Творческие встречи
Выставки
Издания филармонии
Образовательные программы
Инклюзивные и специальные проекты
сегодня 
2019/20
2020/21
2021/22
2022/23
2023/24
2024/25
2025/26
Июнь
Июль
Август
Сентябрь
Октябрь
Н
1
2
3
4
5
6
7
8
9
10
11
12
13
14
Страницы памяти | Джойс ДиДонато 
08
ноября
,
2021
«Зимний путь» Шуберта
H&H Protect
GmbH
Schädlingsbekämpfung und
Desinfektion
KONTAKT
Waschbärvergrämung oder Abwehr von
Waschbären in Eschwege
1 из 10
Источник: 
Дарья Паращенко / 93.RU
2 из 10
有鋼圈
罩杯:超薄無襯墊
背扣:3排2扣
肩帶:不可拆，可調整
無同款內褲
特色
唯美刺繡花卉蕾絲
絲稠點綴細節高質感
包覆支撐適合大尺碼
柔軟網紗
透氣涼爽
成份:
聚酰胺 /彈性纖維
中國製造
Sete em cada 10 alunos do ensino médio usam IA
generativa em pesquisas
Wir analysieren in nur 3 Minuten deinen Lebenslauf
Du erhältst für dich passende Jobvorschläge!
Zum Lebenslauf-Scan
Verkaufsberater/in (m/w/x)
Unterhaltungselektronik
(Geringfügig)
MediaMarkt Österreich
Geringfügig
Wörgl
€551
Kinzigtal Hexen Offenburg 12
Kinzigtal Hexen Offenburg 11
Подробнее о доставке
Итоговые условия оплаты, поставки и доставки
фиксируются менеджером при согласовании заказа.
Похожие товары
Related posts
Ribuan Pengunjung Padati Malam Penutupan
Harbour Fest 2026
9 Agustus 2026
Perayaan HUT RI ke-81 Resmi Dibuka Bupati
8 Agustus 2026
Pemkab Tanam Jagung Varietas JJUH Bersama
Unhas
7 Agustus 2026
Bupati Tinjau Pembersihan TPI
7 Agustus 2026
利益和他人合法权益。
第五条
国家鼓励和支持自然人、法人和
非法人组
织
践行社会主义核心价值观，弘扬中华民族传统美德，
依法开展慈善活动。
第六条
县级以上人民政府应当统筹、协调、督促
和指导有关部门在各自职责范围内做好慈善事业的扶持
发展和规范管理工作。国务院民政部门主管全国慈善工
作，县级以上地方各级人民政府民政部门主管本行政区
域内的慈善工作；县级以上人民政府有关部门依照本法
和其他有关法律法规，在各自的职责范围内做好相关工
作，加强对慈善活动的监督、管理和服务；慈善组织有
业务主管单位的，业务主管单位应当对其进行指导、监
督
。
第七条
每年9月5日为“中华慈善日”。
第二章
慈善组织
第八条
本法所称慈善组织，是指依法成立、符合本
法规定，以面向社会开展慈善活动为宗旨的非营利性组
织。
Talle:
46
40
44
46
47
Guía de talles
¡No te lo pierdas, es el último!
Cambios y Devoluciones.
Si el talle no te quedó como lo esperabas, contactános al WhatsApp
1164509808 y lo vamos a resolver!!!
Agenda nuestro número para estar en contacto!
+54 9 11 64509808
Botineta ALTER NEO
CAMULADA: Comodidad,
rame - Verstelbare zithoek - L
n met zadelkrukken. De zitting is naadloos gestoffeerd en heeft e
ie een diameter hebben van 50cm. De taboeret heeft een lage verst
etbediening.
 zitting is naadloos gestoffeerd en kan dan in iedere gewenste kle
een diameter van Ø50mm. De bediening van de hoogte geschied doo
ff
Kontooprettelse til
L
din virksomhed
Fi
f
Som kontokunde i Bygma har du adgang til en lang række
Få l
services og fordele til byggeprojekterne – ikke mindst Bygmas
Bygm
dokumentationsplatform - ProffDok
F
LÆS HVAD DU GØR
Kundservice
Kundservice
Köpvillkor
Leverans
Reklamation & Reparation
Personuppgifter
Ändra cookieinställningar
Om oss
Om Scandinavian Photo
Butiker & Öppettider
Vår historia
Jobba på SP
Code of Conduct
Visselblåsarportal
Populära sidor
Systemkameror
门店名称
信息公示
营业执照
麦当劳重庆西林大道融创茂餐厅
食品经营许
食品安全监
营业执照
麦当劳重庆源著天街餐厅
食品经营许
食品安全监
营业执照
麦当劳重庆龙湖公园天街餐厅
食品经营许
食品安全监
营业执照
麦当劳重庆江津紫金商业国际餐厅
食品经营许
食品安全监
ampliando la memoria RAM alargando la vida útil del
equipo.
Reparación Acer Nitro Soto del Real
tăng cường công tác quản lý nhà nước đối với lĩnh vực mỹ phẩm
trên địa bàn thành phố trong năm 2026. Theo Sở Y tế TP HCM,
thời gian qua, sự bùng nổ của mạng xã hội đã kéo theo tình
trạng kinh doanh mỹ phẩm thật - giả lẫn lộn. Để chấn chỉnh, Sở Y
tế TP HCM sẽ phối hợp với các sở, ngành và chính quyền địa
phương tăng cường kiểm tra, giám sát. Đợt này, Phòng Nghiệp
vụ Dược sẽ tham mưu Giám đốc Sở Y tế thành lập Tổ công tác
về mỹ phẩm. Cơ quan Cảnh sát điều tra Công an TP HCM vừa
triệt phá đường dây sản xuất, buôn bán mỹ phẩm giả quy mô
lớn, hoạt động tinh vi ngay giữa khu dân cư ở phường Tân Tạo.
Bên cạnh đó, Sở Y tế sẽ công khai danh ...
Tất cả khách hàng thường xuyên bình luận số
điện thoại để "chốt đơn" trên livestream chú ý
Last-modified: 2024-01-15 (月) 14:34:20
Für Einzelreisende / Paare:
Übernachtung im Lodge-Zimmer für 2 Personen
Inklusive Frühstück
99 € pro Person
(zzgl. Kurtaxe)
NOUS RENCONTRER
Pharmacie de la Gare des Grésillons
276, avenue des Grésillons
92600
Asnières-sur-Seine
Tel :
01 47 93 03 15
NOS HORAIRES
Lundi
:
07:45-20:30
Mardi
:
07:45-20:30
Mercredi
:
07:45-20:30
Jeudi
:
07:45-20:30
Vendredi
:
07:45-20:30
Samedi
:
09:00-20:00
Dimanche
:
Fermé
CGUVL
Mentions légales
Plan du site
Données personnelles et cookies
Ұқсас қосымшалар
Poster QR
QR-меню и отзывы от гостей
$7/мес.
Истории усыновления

▶ _Exercise prompt_
When you reach the end of the data, retype all of it exactly.

▶ _Your response_
Творческие встречи
Выставки
Издания филармонии
Образовательные программы
Инклюзивные и специальные проекты
сегодня 
2019/20
2020/21
2021/22
2022/23
2023/24
2024/25
2025/26
Июнь
Июль
Август
Сентябрь
Октябрь
Н
1
2
3
4
5
6
7
8
9
10
11
12
13
14
Страницы памяти | Джойс ДиДонато 
08
ноября
,
2021
«Зимний путь» Шуберта
H&H Protect
GmbH
Schädlingsbekämpfung und
Desinfektion
KONTAKT
Waschbärvergrämung oder Abwehr von
Waschbären in Eschwege
1 из 10
Источник: 
Дарья Паращенко / 93.RU
2 из 10
有鋼圈
罩杯:超薄無襯墊
背扣:3排2扣
肩帶:不可拆，可調整
無同款內褲
特色
唯美刺繡花卉蕾絲
絲稠點綴細節高質感
包覆支撐適合大尺碼
柔軟網紗
透氣涼爽
成份:
聚酰胺 /彈性纖維
中國製造
Sete em cada 10 alunos do ensino médio usam IA
generativa em pesquisas
Wir analysieren in nur 3 Minuten deinen Lebenslauf
Du erhältst für dich passende Jobvorschläge!
Zum Lebenslauf-Scan
Verkaufsberater/in (m/w/x)
Unterhaltungselektronik
(Geringfügig)
MediaMarkt Österreich
Geringfügig
Wörgl
€551
Kinzigtal Hexen Offenburg 12
Kinzigtal Hexen Offenburg 11
Подробнее о доставке
Итоговые условия оплаты, поставки и доставки
фиксируются менеджером при согласовании заказа.
Похожие товары
Related posts
Ribuan Pengunjung Padati Malam Penutupan
Harbour Fest 2026
9 Agustus 2026
Perayaan HUT RI ke-81 Resmi Dibuka Bupati
8 Agustus 2026
Pemkab Tanam Jagung Varietas JJUH Bersama
Unhas
7 Agustus 2026
Bupati Tinjau Pembersihan TPI
7 Agustus 2026
利益和他人合法权益。
第五条
国家鼓励和支持自然人、法人和
非法人组
织
践行社会主义核心价值观，弘扬中华民族传统美德，
依法开展慈善活动。
第六条
县级以上人民政府应当统筹、协调、督促
和指导有关部门在各自职责范围内做好慈善事业的扶持
发展和规范管理工作。国务院民政部门主管全国慈善工
作，县级以上地方各级人民政府民政部门主管本行政区
域内的慈善工作；县级以上人民政府有关部门依照本法
和其他有关法律法规，在各自的职责范围内做好相关工
作，加强对慈善活动的监督、管理和服务；慈善组织有
业务主管单位的，业务主管单位应当对其进行指导、监
督
。
第七条
每年9月5日为“中华慈善日”。
第二章
慈善组织
第八条
本法所称慈善组织，是指依法成立、符合本
法规定，以面向社会开展慈善活动为宗旨的非营利性组
织。
Talle:
46
40
44
46
47
Guía de talles
¡No te lo pierdas, es el último!
Cambios y Devoluciones.
Si el talle no te quedó como lo esperabas, contactános al WhatsApp
1164509808 y lo vamos a resolver!!!
Agenda nuestro número para estar en contacto!
+54 9 11 64509808
Botineta ALTER NEO
CAMULADA: Comodidad,
rame - Verstelbare zithoek - L
n met zadelkrukken. De zitting is naadloos gestoffeerd en heeft e
ie een diameter hebben van 50cm. De taboeret heeft een lage verst
etbediening.
 zitting is naadloos gestoffeerd en kan dan in iedere gewenste kle
een diameter van Ø50mm. De bediening van de hoogte geschied doo
ff
Kontooprettelse til
L
din virksomhed
Fi
f
Som kontokunde i Bygma har du adgang til en lang række
Få l
services og fordele til byggeprojekterne – ikke mindst Bygmas
Bygm
dokumentationsplatform - ProffDok
F
LÆS HVAD DU GØR
Kundservice
Kundservice
Köpvillkor
Leverans
Reklamation & Reparation
Personuppgifter
Ändra cookieinställningar
Om oss
Om Scandinavian Photo
Butiker & Öppettider
Vår historia
Jobba på SP
Code of Conduct
Visselblåsarportal
Populära sidor
Systemkameror
门店名称
信息公示
营业执照
麦当劳重庆西林大道融创茂餐厅
食品经营许
食品安全监
营业执照
麦当劳重庆源著天街餐厅
食品经营许
食品安全监
营业执照
麦当劳重庆龙湖公园天街餐厅
食品经营许
食品安全监
营业执照
麦当劳重庆江津紫金商业国际餐厅
食品经营许
食品安全监
ampliando la memoria RAM alargando la vida útil del
equipo.
Reparación Acer Nitro Soto del Real
tăng cường công tác quản lý nhà nước đối với lĩnh vực mỹ phẩm
trên địa bàn thành phố trong năm 2026. Theo Sở Y tế TP HCM,
thời gian qua, sự bùng nổ của mạng xã hội đã kéo theo tình
trạng kinh doanh mỹ phẩm thật - giả lẫn lộn. Để chấn chỉnh, Sở Y
tế TP HCM sẽ phối hợp với các sở, ngành và chính quyền địa
phương tăng cường kiểm tra, giám sát. Đợt này, Phòng Nghiệp
vụ Dược sẽ tham mưu Giám đốc Sở Y tế thành lập Tổ công tác
về mỹ phẩm. Cơ quan Cảnh sát điều tra Công an TP HCM vừa
triệt phá đường dây sản xuất, buôn bán mỹ phẩm giả quy mô
lớn, hoạt động tinh vi ngay giữa khu dân cư ở phường Tân Tạo.
Bên cạnh đó, Sở Y tế sẽ công khai danh ...
Tất cả khách hàng thường xuyên bình luận số
điện thoại để "chốt đơn" trên livestream chú ý
Last-modified: 2024-01-15 (月) 14:34:20
Für Einzelreisende / Paare:
Übernachtung im Lodge-Zimmer für 2 Personen
Inklusive Frühstück
99 € pro Person
(zzgl. Kurtaxe)
NOUS RENCONTRER
Pharmacie de la Gare des Grésillons
276, avenue des Grésillons
92600
Asnières-sur-Seine
Tel :
01 47 93 03 15
NOS HORAIRES
Lundi
:
07:45-20:30
Mardi
:
07:45-20:30
Mercredi
:
07:45-20:30
Jeudi
:
07:45-20:30
Vendredi
:
07:45-20:30
Samedi
:
09:00-20:00
Dimanche
:
Fermé
CGUVL
Mentions légales
Plan du site
Données personnelles et cookies
Ұқсас қосымшалар
Poster QR
QR-меню и отзывы от гостей
$7/мес.
Истории усыновления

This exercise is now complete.